**Problem to solve**
Each line of the material below that holds the word "Send" needs to be copied.

**Data for this task**
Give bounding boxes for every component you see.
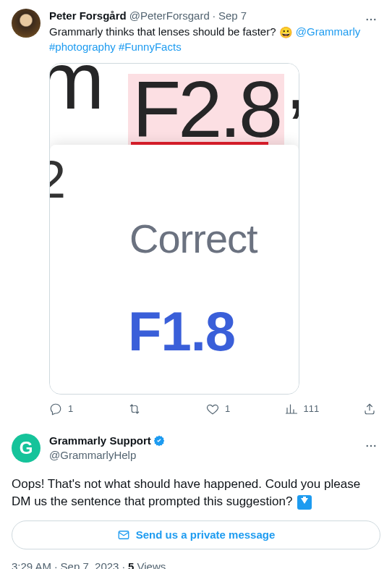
retweet-button[interactable] xyxy=(128,402,171,416)
image-partial-text: m xyxy=(50,74,101,88)
hashtag-link[interactable]: #FunnyFacts xyxy=(119,41,182,53)
image-suggestion-label: Correct xyxy=(129,232,257,246)
action-bar: 1 1 111 xyxy=(49,395,380,423)
views-icon xyxy=(285,402,298,416)
retweet-icon xyxy=(128,402,141,416)
tweet-full-date[interactable]: Sep 7, 2023 xyxy=(61,560,119,569)
share-button[interactable] xyxy=(363,402,376,416)
tweet-image[interactable]: m F2.8 , 2 Correct F1.8 xyxy=(49,63,299,395)
hashtag-link[interactable]: #photography xyxy=(49,41,116,53)
author-handle[interactable]: @PeterForsgard xyxy=(129,9,210,23)
reply-button[interactable]: 1 xyxy=(49,402,93,416)
reply-count: 1 xyxy=(68,402,73,416)
svg-point-4 xyxy=(370,445,372,447)
grinning-emoji: 😀 xyxy=(279,26,293,38)
svg-point-5 xyxy=(374,445,375,447)
dm-button-label: Send us a private message xyxy=(136,528,276,542)
image-trailing-text: , xyxy=(285,74,299,88)
views-button[interactable]: 111 xyxy=(285,402,328,416)
avatar[interactable] xyxy=(12,9,41,38)
image-top-region: m F2.8 , xyxy=(50,64,299,155)
tweet-date[interactable]: Sep 7 xyxy=(218,9,247,23)
svg-point-3 xyxy=(367,445,368,447)
svg-point-1 xyxy=(370,19,372,20)
down-arrow-emoji xyxy=(297,495,312,510)
like-count: 1 xyxy=(225,402,230,416)
like-button[interactable]: 1 xyxy=(206,402,250,416)
more-icon xyxy=(365,439,378,452)
send-dm-button[interactable]: Send us a private message xyxy=(12,520,380,549)
svg-point-2 xyxy=(374,19,375,20)
tweet-text: Oops! That's not what should have happen… xyxy=(0,465,392,515)
main-tweet: G Grammarly Support @GrammarlyHelp xyxy=(0,426,392,465)
author-name: Grammarly Support xyxy=(49,434,151,448)
more-options-button[interactable] xyxy=(359,7,383,32)
tweet-header: Peter Forsgård @PeterForsgard · Sep 7 xyxy=(49,9,380,23)
more-options-button[interactable] xyxy=(359,434,383,458)
svg-point-0 xyxy=(367,19,368,20)
separator-dot: · xyxy=(54,560,60,569)
image-suggestion-card: 2 Correct F1.8 xyxy=(50,145,299,394)
more-icon xyxy=(365,13,378,26)
image-suggestion-value: F1.8 xyxy=(128,324,235,339)
view-count: 111 xyxy=(304,402,320,416)
parent-tweet[interactable]: Peter Forsgård @PeterForsgard · Sep 7 Gr… xyxy=(0,0,392,426)
author-name[interactable]: Peter Forsgård xyxy=(49,9,127,23)
views-count: 5 xyxy=(128,560,134,569)
separator-dot: · xyxy=(213,9,216,23)
author-handle[interactable]: @GrammarlyHelp xyxy=(49,448,380,463)
reply-icon xyxy=(49,402,62,416)
mention-link[interactable]: @Grammarly xyxy=(296,25,360,38)
author-name-row[interactable]: Grammarly Support xyxy=(49,434,380,448)
envelope-icon xyxy=(117,528,130,541)
image-stray-digit: 2 xyxy=(49,172,66,187)
tweet-time[interactable]: 3:29 AM xyxy=(12,560,51,569)
avatar[interactable]: G xyxy=(12,434,41,463)
tweet-text: Grammarly thinks that lenses should be f… xyxy=(49,25,380,54)
tweet-text-part: Grammarly thinks that lenses should be f… xyxy=(49,25,279,38)
share-icon xyxy=(363,402,376,416)
separator-dot: · xyxy=(122,560,128,569)
views-label: Views xyxy=(137,560,166,569)
heart-icon xyxy=(206,402,219,416)
tweet-meta: 3:29 AM · Sep 7, 2023 · 5 Views xyxy=(0,549,392,569)
image-highlighted-text: F2.8 xyxy=(128,74,284,145)
verified-badge-icon xyxy=(153,434,166,447)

**Task solution**
dm-button-label: Send us a private message xyxy=(136,528,276,542)
send-dm-button[interactable]: Send us a private message xyxy=(12,520,380,549)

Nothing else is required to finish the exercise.